*Exercise materials:*
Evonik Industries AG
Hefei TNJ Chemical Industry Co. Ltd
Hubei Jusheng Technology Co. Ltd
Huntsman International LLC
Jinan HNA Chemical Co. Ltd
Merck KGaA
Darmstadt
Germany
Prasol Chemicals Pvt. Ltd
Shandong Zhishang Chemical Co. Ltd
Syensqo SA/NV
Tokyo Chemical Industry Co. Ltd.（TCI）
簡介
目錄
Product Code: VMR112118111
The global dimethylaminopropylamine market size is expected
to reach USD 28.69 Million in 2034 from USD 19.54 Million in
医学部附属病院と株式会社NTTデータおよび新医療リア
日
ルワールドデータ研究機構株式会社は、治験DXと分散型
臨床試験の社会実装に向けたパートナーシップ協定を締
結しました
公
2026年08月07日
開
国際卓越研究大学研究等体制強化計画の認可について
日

* * *

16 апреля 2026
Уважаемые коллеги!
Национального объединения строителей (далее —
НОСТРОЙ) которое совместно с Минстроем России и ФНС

*Exercise goal:* Copy the lines of the entries above that mention "Industry".

*Answer below:*
Hefei TNJ Chemical Industry Co. Ltd
Tokyo Chemical Industry Co. Ltd.（TCI）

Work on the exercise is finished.